The core of all the Franciscan communities is Francis. We put a great deal of emphasis on Francis. As my mother would say, “He shows up even in or soup.” The object is not to go out and conquer the world. The objective is to live the Gospel as Francis taught it to us. Obviously, if we truly live it as he taught it to us, we will conquer the world. But that’s a lifetime process, to be so identified withe the Gospel that one goes from Gospel to life and life to Gospel without thinking about it.
As to your expression, “full-fledged” priests. That is not something that one should say to mendicants and to monastics. Medicants and monastics are very protective of their brotherhood. These terms have often been used by the laity to imply that our lay brothers are somehow on a lower rung than the rest of us. We find that very offensive. We consider ourselves to be equal in vocation, rights, and obligation. I remember our lay brothers having to put up with such comments from the laity as, “Oh you’re ONLY a brother.” or worse yet, “Why didn’t you go all the way?” We would cringe. None of us would dare think about our holy Father Francis as being ONLY a lay brother or as not having gone all the way. Yet, that is exactly what he was, a lay brother.
Again, I’m sorry for my knee-jerk reaction and I hope that I have explained what your brother would be walking into if he were to join one of the Franciscan obediences. By the way, they are called obediences because each branch of the order has its own constitutions to which they are obedient, be we have only two rules: the Rule of the Friars Minor and the Rule of the Penance. Francis wrote two rules and every community comes under one or the other.

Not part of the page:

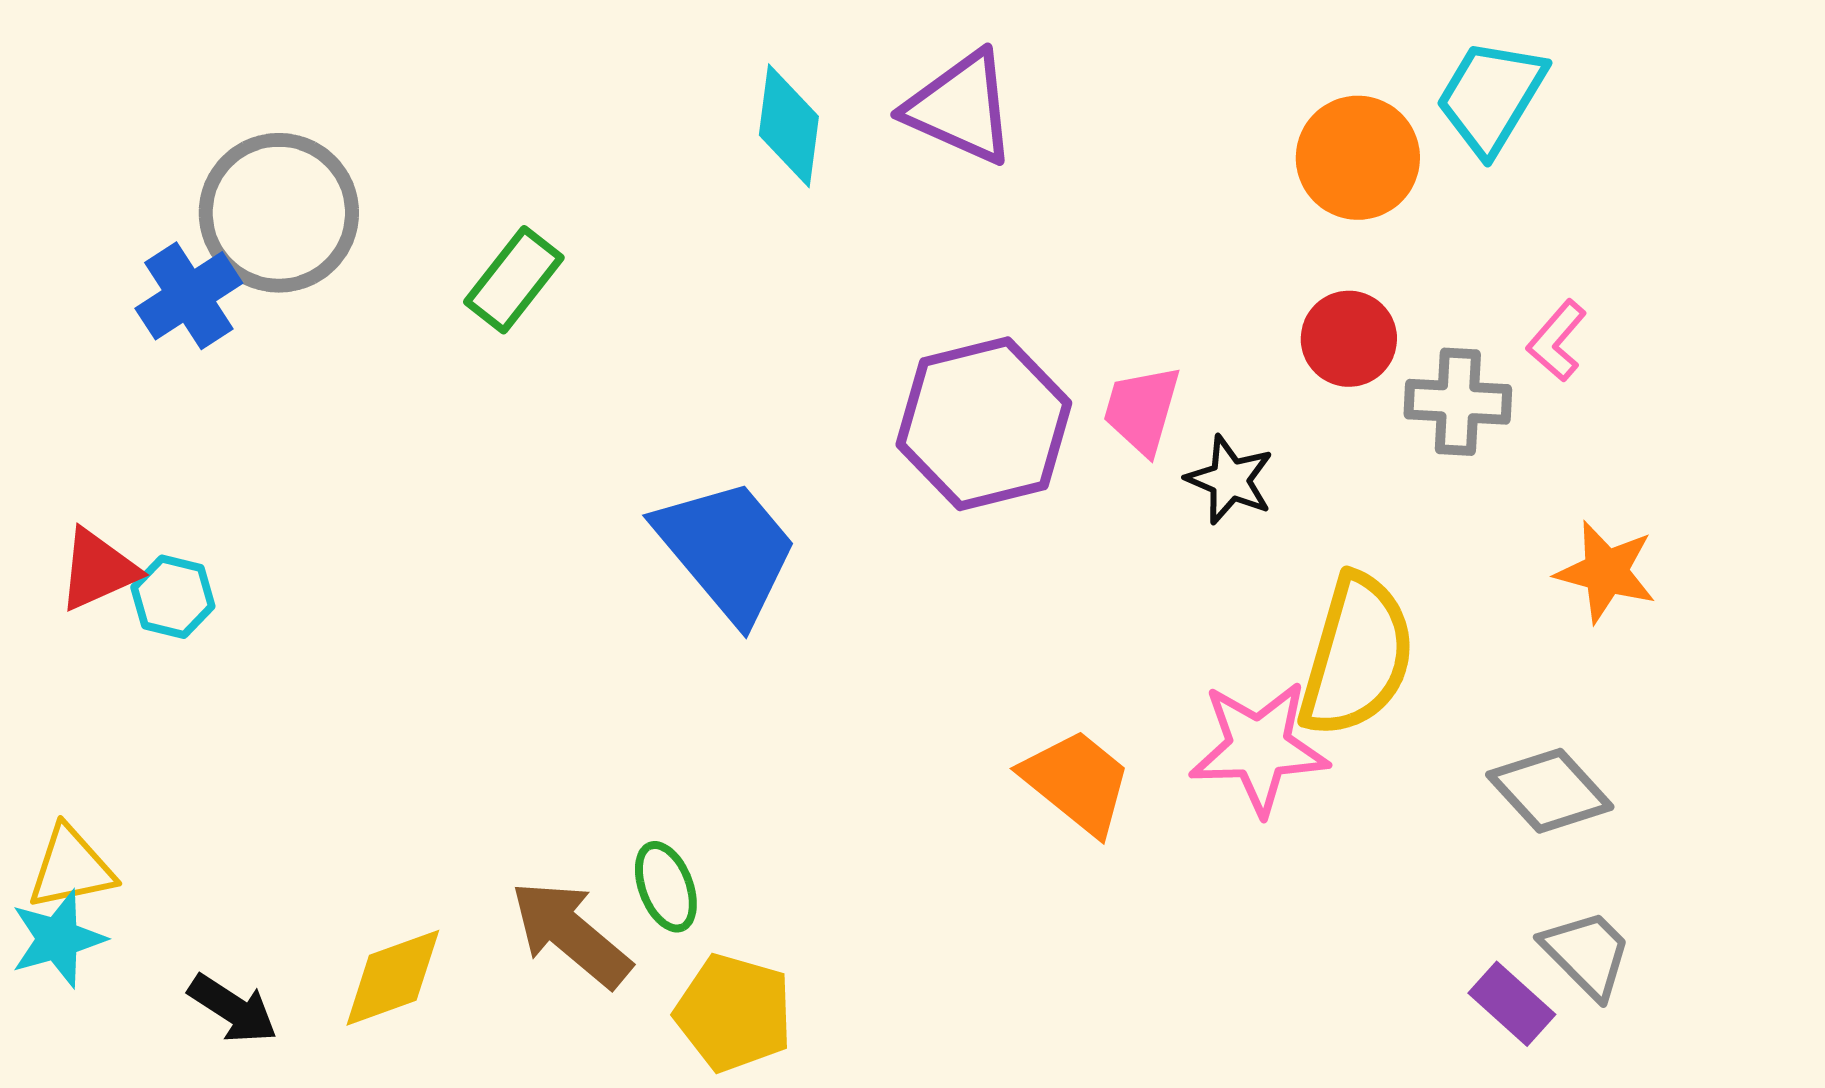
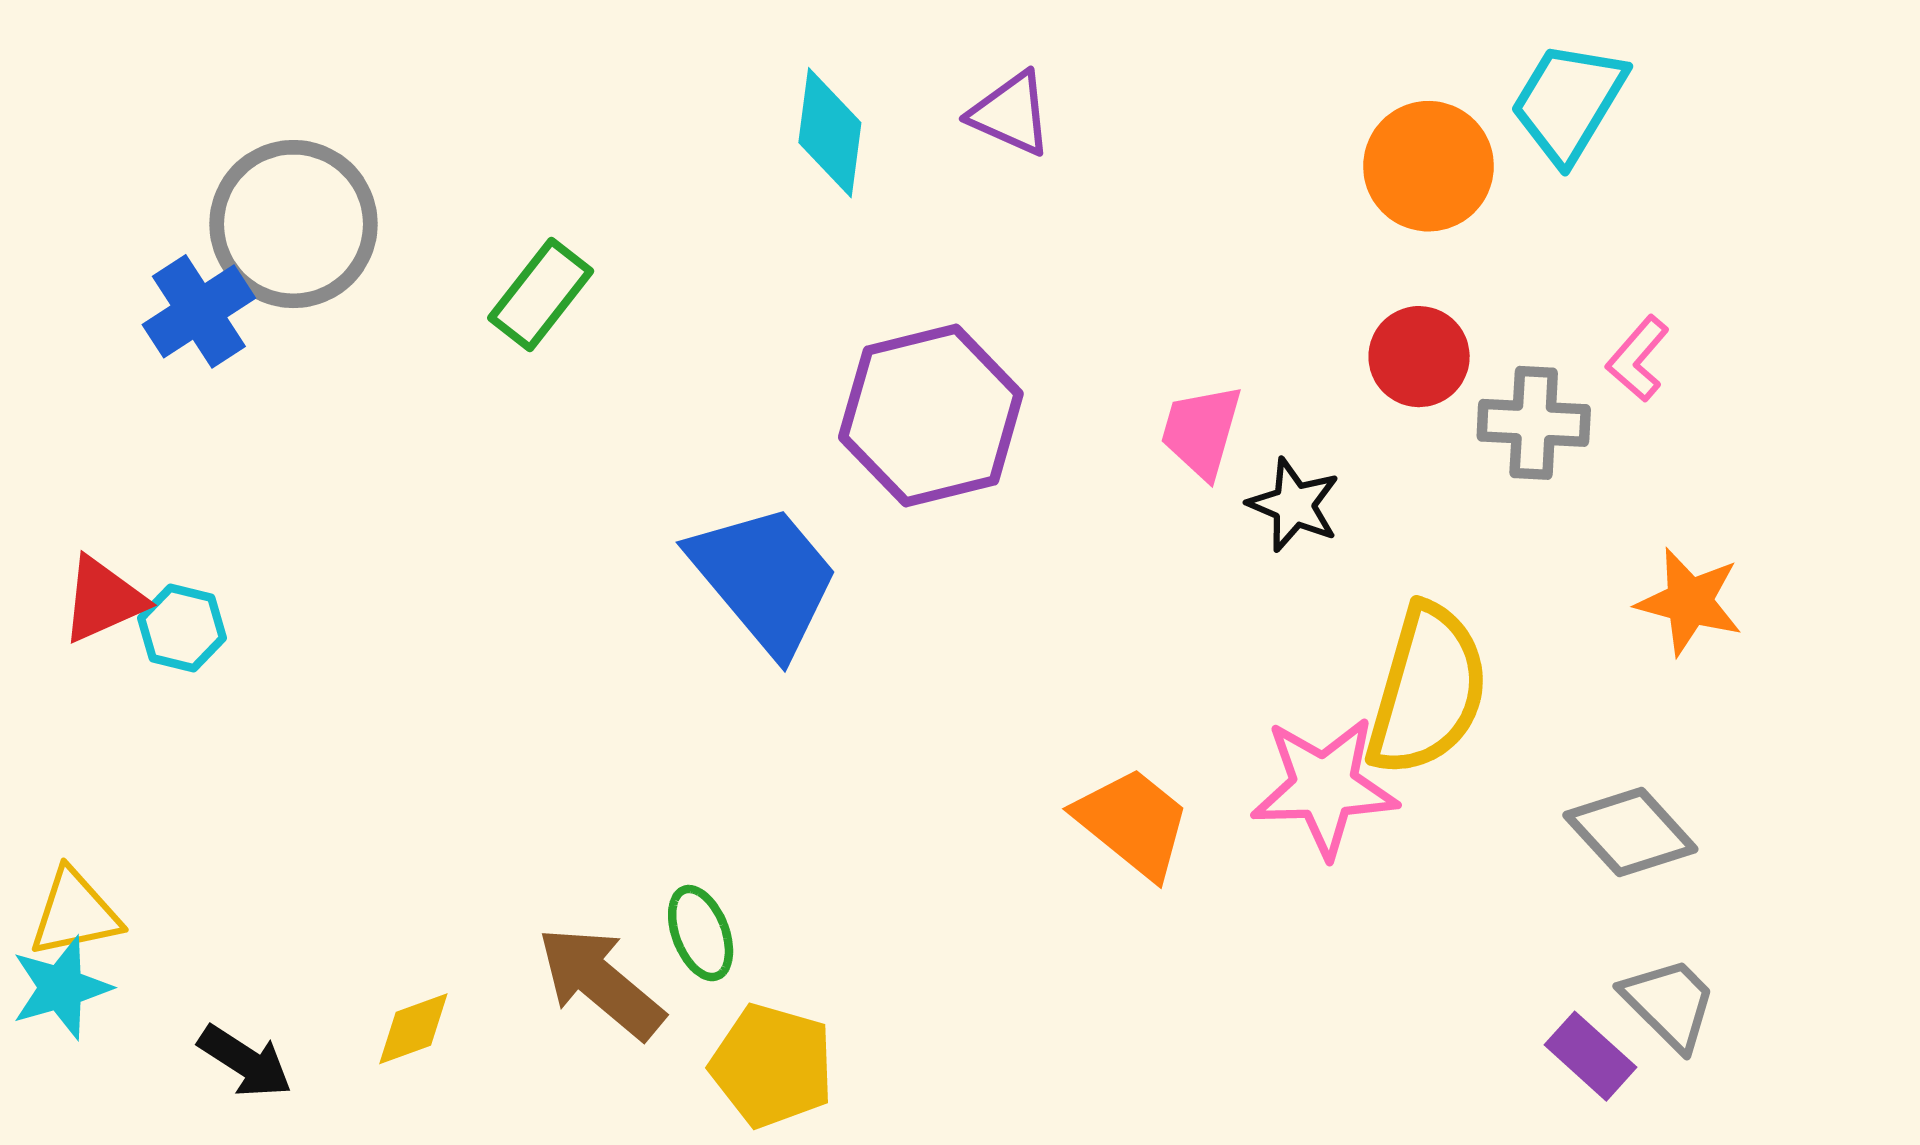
purple triangle: (961, 108) -> (1011, 114), size x0.7
purple hexagon: (984, 424) -> (931, 416), moved
yellow diamond: (393, 978) -> (413, 1029), size x0.7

By the way, a priest who enters one of the Fransican communities usually has to go through postulancy, novitiate and temporary vows. This process can take up to six years. During that time he would be back in school studying Franciscan theology, Franciscan philosophy. Franciscan history, Franciscan rule and constitutions, Franciscan prayer, Franciscan mysticism, Franciscan spirituality, Franciscan catechesis, Franciscan modus procedendi and also working in one of the community’s apostolates, except during the novitiate. During that time he must observe a strict enclosure and never leaves the novitiate house except to visit another friary. Novitiate can be from one to two years.
There are new Church rules that govern transferrance from one community to another. Since your brother is already a member of a community, I’m not sure how that it handled. The rules have changed since I was in formation.